Isn't it funny how one minute you can be fine, and the next, you're not? I've had about 10 days of feeling really good, being able to get on with my life without needing to weep all the time. Then yesterday afternoon, it all crashed in on me again, and with no warning. And now I'm back to feeling weepy and fragile.
And of course, today would be the day that I had planned to meet up with my NCT mums and their babies.... and the day I'd agreed to babysit Ella...
When I was with the NCT mums, I took a turn at holding all the little ones so that their mums could have tea/ deal with their firstborns/ go to the loo/ etc, and so that I could also get my fill of holding a baby again. In retrospect, that may not have been a wise idea. It made me so aware of how all these women have TWO children, and I only have the one. I know that I am lucky to have one, when there are so many women who either can't conceive, or who have lost their firstborn, but right now, one is not enough.

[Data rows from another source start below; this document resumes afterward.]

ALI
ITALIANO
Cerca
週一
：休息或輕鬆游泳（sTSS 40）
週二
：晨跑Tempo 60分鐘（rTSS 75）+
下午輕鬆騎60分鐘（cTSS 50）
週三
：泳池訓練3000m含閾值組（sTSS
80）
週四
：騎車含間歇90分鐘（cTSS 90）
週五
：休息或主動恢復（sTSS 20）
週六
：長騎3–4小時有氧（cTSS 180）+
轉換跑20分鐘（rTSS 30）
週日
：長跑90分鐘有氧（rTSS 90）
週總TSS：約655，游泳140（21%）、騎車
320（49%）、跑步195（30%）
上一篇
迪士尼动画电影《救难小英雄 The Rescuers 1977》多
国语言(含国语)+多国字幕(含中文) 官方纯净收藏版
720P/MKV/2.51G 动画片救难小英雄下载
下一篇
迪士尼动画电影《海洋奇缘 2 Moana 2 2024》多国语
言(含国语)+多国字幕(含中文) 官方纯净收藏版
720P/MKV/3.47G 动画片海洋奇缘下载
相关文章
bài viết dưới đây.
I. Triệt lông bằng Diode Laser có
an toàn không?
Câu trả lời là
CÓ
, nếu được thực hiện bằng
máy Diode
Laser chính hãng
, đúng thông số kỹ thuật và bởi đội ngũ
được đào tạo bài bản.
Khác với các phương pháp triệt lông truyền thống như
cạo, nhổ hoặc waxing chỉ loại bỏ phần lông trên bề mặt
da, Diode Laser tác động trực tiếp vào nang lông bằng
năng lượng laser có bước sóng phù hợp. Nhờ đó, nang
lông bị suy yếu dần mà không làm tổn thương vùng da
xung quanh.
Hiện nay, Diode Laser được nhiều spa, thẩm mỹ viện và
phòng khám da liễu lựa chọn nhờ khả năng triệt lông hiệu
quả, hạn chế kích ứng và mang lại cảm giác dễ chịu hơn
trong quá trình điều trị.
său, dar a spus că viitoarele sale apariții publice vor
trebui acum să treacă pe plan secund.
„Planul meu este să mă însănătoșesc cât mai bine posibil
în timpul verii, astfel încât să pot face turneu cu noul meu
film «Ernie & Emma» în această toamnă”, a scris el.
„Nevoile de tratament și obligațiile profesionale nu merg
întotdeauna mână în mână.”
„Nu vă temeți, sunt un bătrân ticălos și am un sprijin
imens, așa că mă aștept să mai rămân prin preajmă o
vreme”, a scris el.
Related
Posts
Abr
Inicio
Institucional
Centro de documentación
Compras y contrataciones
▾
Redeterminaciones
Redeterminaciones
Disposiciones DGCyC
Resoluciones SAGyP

A few minutes ago I was sitting giving Ella a bottle, looking into her little eyes, and I couldn't help myself wishing she was Zoe, or thinking about how Zoe would be this size, but with blue eyes. You know how when you're breastfeeding any baby crying, or any strong emotion you feel towards a baby, will set your boobs off leaking? Well, looking at this little one, I could almost feel mine starting, although of course, there's no milk.... It's heartbreaking.

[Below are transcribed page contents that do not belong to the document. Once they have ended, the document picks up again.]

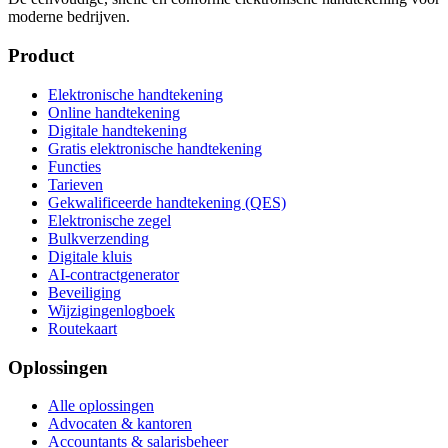
moderne bedrijven.
Product
Elektronische handtekening
Online handtekening
Digitale handtekening
Gratis elektronische handtekening
Functies
Tarieven
Gekwalificeerde handtekening (QES)
Elektronische zegel
Bulkverzending
Digitale kluis
AI-contractgenerator
Beveiliging
Wijzigingenlogboek
Routekaart
Oplossingen
Alle oplossingen
Advocaten & kantoren
Accountants & salarisbeheer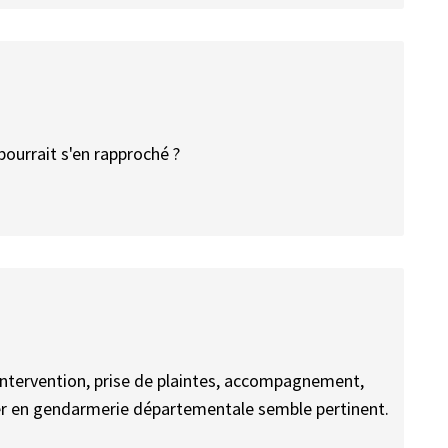
 pourrait s'en rapproché ?
(intervention, prise de plaintes, accompagnement,
cier en gendarmerie départementale semble pertinent.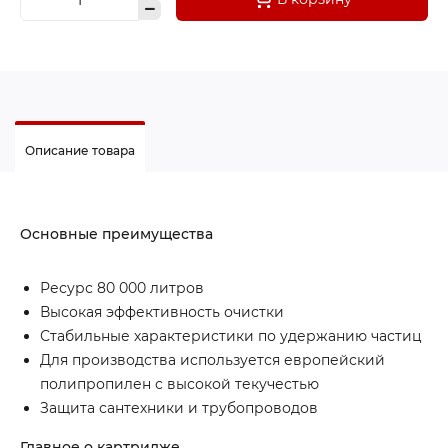
Описание товара
Основные преимущества
Ресурс 80 000 литров
Высокая эффективность очистки
Стабильные характеристики по удержанию частиц
Для производства используется европейский
полипропилен с высокой текучестью
Защита сантехники и трубопроводов
Главное о картридже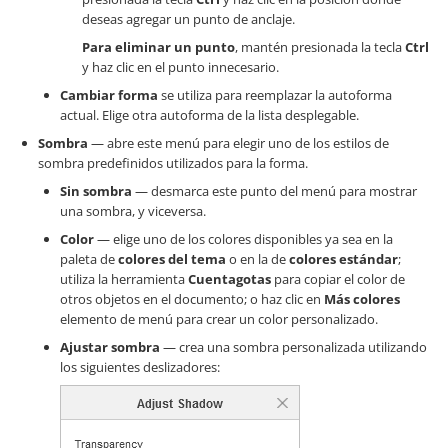
deseas agregar un punto de anclaje.
Para eliminar un punto
, mantén presionada la tecla
Ctrl
y haz clic en el punto innecesario.
Cambiar forma
se utiliza para reemplazar la autoforma
actual. Elige otra autoforma de la lista desplegable.
Sombra
— abre este menú para elegir uno de los estilos de
sombra predefinidos utilizados para la forma.
Sin sombra
— desmarca este punto del menú para mostrar
una sombra, y viceversa.
Color
— elige uno de los colores disponibles ya sea en la
paleta de
colores del tema
o en la de
colores estándar
;
utiliza la herramienta
Cuentagotas
para copiar el color de
otros objetos en el documento; o haz clic en
Más colores
elemento de menú para crear un color personalizado.
Ajustar sombra
— crea una sombra personalizada utilizando
los siguientes deslizadores:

I want my little baby. It's just not fair that Nellie's been denied her little sister, or that Graeme & I have been denied our little girl. Our family is not complete without her. It's just not fair.

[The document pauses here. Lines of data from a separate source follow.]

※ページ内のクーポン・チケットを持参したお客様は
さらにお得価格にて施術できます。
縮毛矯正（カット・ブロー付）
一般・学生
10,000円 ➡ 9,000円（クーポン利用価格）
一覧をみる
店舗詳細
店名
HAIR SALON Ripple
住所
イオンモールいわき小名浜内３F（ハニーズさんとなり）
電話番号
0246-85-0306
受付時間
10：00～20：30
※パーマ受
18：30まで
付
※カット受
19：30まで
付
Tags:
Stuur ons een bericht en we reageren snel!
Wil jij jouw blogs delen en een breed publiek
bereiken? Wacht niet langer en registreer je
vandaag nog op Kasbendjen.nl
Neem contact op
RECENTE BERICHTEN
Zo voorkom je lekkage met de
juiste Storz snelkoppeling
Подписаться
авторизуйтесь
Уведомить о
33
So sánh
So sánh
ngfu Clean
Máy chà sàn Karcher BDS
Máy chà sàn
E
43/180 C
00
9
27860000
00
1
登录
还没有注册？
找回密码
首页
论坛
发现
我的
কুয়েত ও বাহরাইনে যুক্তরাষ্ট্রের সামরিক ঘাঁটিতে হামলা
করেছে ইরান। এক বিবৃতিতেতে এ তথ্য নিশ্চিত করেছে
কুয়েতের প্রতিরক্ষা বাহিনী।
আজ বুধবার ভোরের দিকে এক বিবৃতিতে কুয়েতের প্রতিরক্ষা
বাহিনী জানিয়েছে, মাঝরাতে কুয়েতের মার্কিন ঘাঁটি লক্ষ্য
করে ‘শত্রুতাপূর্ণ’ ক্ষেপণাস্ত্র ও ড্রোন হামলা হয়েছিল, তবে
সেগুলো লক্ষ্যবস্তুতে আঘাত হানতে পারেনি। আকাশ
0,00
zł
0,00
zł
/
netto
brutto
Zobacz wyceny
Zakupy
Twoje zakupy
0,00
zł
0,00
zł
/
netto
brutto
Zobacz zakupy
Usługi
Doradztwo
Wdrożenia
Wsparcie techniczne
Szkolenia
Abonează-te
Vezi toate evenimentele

But it's pointless getting all worked up about it, because it's not going to change anything - and I think that's the hardest of all to bear... that no matter how much I may stamp my feet, wail, beg, plead, or yell, nothing will bring Zoe back. Nothing will change the fact that she is gone. And I miss her so much.
PS. To the NCT ladies who follow the blog: Please don't feel guilty about any of this - I really DID enjoy myself this morning. It was lovely seeing you, and your little ones are just gorgeous, and I loved holding them. And I meant what I said about babysitting for you. It's just that I've been so fine for a while that I wasn't expecting to react the way I did...
1 comment:
a step at a time - good days and bad Nicole - but loved by God throughout it all!
hang in there sis -it's great you were willing to help with the babies, and while it makes the loss more acute - I think it is therapeutic!